Figure 2 (Left): The Grand Trunk Road in India, Ambala-Delhi section, during the British Raj. Image at http://en.wikipedia.org/wiki/File:GTRoad_Ambala.jpg_
Figure 3 (Right): A passenger train travelling from Bombay to Thane, 1855 Image at http://commons.wikimedia.org/wiki/ File:Dapoorie_viaduct_bombay1855.jpg
Dalhousie’s stint as Governor General in the mid- 1800s represents a watershed as far as the history of communication infrastructure is concerned, particularly with the introduction of the telegraph and the railway. Here is how the official website of the Indian Railways records the introduction of the railway in India:
The formal inauguration ceremony was performed on 16th April 1853, when 14 railway carriages carrying about 400 guests left Bori Bunder at 3.30 pm “amidst the loud applause of a vast multitude and to the salute of 21 guns.”
Three locomotives were put in service to cover this distance of 33 km, and a year later the Bori Bunder–Thane route was enhanced with India’s first railway bridge (Figure 3). From three locomotives and 33 km, Indian railways today has about 8,000 locomotives and stretches over 63,000 km across the country.
Clearly, therefore, infrastructure has been a primary economic activity of the administration through all historical epochs.
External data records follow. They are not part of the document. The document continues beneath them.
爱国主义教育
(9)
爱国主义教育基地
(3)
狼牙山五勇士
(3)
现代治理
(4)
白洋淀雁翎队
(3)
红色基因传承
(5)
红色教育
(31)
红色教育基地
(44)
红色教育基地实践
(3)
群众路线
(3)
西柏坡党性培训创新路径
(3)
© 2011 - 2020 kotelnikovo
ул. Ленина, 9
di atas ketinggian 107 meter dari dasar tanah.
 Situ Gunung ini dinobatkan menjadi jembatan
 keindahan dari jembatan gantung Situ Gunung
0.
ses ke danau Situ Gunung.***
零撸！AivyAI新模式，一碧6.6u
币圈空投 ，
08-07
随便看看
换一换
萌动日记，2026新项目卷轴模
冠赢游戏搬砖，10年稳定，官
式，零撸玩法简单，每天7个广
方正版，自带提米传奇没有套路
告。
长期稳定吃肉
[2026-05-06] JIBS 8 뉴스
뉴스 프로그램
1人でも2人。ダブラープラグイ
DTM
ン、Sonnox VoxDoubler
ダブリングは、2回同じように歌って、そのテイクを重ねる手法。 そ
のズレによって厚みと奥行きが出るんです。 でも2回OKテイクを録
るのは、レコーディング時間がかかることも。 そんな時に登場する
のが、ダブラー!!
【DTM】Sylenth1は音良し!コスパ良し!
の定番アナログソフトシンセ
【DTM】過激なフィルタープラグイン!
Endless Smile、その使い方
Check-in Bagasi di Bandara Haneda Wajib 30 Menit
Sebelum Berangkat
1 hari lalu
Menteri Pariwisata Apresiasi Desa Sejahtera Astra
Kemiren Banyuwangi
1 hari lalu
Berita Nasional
In the 21st century, most cross-state, or even multinational, commercial enterprises and investments are determined by the infrastructural base of the target site. In other words, to attract investment from other states and from abroad, we must first build and expand state-of the-art infrastructural capabilities. No wonder, infrastructure in Mumbai has been compared—albeit in a false sense of regional pride—to Shanghai, and India is struggling to attract foreign direct investment by ramping up, inter alia, airports ports, and the hotel industry, and by repeatedly projecting how India’s infrastructure needs should be prioritized to meet the urban challenges that will be posed by 2050.